Money is the answer, hear me out on this…

I’m a capitalist, and I think we need higher taxes. OK, now that I’ve offended both the left and right, let’s get into it.

Where I live, this year, in March, the high was 33 °C (81 °F). In May, we had a night with frost and icicles forming on my balcony. June went up to 38 °C (100 °F).And today, on July 8, it’s 13 °C (55 °F) at noon.

You know, the temperature median for this region when I was a child, about 20 years ago, used to be around 20 °C (68 °F) in Spring and went up to 30 °C (86 °F) with a few hotter days every now and then. Sure, we had heatwaves going up to around 40 °C (104 °F), but those were the exception, not the norm.

I think we can stop pretending the climate is fine. It is not. Farmers are reporting major problems growing food in areas that used to be very fertile. There are regular droughts interrupting shipping on rivers in Europe. There are almost annual floods in areas that used to get them every 10 to 100 years.

Just moaning and complaining won’t cut it, so what should we do?

Cleaning up the mess we’ve made of our planet’s climate within the last two centuries will probably take about one millennium—if we stop polluting within a decade or two. Getting our act together now, will not benefit us much, but mostly future generations. Given those time spans, It’s absolutely understandable that many feel there is nothing they can do, and even that some people have decided not to care and just enjoy their life. In Germany, we have a derogatory proverb to describe those people: “Let the deluge come when I’m gone.” (German: “Nach mir die Sintflut.”).

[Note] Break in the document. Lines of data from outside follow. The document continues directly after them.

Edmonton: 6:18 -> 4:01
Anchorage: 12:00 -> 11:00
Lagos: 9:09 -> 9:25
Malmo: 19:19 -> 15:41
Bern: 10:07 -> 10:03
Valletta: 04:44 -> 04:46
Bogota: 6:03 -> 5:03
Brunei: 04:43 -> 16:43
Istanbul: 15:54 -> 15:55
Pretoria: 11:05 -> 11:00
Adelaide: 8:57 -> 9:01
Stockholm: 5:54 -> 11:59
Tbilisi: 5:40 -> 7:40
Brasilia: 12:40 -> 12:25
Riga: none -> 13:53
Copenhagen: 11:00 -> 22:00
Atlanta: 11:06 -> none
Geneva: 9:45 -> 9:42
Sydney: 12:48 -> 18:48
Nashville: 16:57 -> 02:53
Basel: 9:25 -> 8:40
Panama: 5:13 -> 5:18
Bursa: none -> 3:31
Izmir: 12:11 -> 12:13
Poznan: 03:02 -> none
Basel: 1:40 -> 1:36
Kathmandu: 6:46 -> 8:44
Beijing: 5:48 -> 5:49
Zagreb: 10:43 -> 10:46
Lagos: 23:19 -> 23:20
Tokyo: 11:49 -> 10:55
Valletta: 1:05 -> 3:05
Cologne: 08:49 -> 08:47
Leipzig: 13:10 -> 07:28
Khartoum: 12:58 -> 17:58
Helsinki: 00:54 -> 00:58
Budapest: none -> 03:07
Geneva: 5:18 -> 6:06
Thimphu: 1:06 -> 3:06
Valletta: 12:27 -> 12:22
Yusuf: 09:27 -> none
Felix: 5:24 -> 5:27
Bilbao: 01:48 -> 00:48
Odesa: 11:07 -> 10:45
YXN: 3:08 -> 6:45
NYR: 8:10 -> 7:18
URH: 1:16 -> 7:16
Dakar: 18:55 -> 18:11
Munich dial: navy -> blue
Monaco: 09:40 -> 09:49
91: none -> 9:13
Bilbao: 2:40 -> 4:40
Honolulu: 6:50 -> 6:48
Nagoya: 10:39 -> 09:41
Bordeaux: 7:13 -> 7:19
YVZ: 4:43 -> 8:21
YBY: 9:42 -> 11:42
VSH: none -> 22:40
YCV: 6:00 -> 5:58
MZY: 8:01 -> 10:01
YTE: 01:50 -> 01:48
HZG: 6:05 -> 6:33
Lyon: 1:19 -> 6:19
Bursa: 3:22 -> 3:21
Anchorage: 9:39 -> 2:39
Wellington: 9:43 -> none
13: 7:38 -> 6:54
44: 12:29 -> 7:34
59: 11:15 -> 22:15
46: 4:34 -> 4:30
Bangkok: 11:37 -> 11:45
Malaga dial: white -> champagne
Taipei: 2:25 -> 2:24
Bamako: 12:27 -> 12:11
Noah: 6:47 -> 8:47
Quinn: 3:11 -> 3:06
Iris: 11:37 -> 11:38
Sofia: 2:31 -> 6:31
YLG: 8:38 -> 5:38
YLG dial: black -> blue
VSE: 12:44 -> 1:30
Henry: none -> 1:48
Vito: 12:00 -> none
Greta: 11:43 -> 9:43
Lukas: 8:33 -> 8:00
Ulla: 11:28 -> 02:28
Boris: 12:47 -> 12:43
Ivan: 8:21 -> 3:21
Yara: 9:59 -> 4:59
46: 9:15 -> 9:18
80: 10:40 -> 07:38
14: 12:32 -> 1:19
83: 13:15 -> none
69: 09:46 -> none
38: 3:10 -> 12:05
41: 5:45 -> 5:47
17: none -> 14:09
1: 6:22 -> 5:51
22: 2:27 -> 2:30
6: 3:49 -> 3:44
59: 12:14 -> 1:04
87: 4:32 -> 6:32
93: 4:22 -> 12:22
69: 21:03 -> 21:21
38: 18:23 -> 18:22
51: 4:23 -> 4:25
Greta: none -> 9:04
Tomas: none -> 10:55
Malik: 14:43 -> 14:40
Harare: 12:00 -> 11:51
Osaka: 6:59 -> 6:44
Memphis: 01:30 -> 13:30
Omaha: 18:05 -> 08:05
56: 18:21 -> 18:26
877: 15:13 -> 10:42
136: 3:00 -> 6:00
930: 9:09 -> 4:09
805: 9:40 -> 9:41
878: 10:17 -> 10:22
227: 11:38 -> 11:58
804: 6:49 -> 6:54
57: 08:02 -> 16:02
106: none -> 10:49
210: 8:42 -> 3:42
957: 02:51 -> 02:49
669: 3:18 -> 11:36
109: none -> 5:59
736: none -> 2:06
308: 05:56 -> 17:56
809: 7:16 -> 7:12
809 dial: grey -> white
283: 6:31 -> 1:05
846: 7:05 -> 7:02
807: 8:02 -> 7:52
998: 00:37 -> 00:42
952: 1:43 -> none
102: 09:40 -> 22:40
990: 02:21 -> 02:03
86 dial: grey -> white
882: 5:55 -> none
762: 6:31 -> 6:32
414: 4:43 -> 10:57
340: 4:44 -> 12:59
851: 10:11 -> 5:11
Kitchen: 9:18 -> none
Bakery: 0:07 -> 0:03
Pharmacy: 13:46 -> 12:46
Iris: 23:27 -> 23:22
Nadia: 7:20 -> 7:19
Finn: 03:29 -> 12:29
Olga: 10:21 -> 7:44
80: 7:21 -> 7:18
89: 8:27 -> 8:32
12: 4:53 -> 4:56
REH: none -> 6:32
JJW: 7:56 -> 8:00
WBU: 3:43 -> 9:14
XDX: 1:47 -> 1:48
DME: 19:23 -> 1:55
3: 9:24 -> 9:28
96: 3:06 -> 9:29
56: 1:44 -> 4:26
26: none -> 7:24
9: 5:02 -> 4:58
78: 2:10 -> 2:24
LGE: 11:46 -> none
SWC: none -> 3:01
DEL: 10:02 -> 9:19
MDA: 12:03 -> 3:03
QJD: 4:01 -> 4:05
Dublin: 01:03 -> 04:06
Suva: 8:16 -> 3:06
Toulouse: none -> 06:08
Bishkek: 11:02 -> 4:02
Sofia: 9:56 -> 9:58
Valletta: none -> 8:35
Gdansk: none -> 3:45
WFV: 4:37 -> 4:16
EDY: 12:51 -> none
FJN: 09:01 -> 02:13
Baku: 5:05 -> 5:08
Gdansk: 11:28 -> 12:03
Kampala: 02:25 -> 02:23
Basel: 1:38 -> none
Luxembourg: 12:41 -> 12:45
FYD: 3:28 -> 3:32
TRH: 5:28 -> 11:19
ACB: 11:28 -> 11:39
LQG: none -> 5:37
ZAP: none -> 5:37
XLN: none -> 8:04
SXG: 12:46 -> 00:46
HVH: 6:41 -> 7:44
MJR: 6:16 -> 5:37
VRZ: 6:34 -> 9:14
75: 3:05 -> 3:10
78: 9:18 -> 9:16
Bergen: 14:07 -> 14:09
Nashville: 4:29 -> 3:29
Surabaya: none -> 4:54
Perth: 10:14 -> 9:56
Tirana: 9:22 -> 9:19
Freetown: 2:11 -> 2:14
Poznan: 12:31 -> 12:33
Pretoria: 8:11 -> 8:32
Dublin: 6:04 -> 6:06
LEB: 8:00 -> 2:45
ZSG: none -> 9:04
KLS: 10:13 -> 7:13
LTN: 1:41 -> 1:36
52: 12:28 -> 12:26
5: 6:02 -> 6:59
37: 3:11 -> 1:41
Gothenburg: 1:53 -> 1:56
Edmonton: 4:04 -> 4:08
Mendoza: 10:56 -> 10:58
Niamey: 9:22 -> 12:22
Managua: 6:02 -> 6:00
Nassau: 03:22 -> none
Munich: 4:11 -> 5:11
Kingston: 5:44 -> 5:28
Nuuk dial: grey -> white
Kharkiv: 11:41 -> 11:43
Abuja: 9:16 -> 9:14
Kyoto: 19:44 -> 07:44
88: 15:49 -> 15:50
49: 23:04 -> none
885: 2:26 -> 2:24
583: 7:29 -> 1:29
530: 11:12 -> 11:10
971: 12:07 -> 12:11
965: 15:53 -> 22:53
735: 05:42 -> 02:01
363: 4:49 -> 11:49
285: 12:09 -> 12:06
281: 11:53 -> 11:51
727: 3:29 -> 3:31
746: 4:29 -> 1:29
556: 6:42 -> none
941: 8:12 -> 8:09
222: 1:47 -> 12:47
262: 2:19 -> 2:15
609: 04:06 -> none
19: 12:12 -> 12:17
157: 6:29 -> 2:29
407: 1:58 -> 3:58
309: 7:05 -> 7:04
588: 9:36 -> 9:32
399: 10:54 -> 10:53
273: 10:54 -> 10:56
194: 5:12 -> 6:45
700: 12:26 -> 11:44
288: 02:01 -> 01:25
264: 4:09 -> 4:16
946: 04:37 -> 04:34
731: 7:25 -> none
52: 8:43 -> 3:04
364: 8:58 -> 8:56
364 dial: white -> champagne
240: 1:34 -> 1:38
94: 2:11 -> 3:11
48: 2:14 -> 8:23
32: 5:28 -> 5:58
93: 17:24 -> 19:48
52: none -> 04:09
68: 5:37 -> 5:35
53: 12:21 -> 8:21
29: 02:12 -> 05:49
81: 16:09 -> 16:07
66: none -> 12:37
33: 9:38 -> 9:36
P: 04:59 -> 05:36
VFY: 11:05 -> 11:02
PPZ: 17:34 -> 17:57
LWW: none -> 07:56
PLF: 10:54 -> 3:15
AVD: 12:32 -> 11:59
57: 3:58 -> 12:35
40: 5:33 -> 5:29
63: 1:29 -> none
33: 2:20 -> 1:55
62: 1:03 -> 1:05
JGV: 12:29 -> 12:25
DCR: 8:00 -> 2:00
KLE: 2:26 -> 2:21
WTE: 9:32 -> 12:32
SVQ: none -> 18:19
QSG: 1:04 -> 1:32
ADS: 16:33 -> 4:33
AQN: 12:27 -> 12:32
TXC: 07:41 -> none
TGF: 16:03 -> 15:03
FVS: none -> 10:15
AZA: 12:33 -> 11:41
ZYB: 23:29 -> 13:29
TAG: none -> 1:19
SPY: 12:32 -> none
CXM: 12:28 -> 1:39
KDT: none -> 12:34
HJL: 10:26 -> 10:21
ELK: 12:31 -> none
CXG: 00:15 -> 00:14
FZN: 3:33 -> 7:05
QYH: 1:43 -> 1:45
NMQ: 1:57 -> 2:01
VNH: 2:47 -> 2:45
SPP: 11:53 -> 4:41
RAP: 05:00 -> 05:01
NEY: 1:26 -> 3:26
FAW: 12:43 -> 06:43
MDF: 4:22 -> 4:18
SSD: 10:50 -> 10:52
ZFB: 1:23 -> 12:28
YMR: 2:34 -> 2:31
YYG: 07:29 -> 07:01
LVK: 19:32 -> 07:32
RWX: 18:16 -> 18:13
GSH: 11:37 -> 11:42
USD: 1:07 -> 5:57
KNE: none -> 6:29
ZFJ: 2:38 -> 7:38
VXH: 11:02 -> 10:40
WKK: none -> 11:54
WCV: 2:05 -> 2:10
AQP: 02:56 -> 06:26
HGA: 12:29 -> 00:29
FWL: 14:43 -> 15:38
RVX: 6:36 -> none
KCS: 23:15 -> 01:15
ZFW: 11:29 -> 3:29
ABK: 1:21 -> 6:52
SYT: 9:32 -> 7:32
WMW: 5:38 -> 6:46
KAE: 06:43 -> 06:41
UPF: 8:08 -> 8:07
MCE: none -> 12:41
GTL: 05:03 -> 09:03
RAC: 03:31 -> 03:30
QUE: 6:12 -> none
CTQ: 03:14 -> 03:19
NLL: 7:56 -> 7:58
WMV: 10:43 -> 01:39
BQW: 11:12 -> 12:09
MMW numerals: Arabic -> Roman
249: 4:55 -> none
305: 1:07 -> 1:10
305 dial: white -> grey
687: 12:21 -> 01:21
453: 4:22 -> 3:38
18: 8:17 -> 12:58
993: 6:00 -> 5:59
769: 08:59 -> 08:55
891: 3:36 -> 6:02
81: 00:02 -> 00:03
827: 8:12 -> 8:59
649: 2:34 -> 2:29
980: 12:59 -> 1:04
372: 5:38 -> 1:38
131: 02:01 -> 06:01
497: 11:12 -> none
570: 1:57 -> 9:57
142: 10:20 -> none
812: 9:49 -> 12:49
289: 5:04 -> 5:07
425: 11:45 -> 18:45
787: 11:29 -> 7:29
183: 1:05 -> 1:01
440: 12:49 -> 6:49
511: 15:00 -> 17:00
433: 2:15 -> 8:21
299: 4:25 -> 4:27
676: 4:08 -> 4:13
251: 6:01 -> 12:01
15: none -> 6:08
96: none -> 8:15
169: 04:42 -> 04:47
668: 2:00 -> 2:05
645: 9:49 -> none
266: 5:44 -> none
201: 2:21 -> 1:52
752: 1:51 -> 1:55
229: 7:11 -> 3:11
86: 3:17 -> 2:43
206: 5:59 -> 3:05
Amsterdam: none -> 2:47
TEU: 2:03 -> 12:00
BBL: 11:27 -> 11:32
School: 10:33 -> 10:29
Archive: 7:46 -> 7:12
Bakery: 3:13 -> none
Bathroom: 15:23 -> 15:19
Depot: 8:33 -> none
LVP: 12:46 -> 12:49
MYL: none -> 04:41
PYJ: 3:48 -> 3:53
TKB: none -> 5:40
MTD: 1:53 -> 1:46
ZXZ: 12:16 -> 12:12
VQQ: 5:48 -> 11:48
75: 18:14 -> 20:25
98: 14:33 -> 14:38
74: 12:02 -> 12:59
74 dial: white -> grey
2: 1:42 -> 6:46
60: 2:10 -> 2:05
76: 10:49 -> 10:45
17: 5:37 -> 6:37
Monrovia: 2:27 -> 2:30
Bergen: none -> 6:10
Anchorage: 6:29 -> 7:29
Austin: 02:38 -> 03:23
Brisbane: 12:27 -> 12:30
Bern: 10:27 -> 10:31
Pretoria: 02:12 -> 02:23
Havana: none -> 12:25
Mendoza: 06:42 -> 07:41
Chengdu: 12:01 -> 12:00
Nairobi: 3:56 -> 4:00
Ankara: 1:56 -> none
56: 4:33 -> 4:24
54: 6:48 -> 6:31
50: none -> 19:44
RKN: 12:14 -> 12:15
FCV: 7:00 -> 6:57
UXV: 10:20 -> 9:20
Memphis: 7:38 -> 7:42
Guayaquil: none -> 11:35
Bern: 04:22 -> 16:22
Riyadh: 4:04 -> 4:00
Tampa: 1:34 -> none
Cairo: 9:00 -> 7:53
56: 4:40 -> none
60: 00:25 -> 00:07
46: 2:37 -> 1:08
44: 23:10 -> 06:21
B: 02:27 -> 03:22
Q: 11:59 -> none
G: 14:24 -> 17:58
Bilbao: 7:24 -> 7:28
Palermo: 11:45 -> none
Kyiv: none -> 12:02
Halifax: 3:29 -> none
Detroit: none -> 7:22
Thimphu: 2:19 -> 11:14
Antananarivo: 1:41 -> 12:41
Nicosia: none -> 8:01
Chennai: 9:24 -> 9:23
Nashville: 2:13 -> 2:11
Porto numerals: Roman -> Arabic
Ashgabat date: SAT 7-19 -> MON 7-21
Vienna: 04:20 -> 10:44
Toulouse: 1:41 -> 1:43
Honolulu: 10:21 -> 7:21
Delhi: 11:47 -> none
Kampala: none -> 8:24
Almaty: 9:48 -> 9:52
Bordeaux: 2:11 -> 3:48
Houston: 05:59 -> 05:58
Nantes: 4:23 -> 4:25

But, as a species, we are capable of working on timescales larger than quarterly earnings reports, election cycles, or even our lifespan. And to solve the climate crisis, we must do so or die.

The worst polluters are the super-rich and large corporations. We’ve known this for decades, and we know what to do about it: make them pay taxes. It’s just that increasing taxes is unpopular, even when those taxes are designed to only impact people with more than a billion in their bank accounts—which is absurd! Why those making 100 € an hour keep insisting those making 10 € an hour are the problem, and not those making 1,000 € an hour, is baffling! Nobody wants your measly couple of thousand a year in taxes.

It’s a special kind of self-absorbedness to think your 100,000 € annual income is even worth mentioning in this context, you poor pretend-rich peasant. You don’t even own a permanently staffed yacht with a helicopter landing pad for easy access. You’re not worth the trouble, we need to tax the rich, not you.

If you live in Germany, and only if you do, you should sign this petition to do exactly that before August 11, 2025. If you live elsewhere, try to get something like this on the political agenda. It's not just about stopping the accumulation of money in places where it harms the working class, it will positively impact the climate as well.

I am convinced that given the right incentives in the form of taxes and subsidies, capitalism can soften the blow from the already happening and inevitable-to-get-worse climate crisis. I am certain the current structure of taxes and subsidies is making things worse. And the problem is not a lack of political and economical tools, it’s political will. And political will is fuelled by mostly two things: Pressure from the people, and the deep pockets of the super-rich, lobbying and donating.

Taxing the super-rich attacks this issue while providing the funds required for climate action—and other luxuries like, you know, education, roads, safe drinking water, public libraries, etc.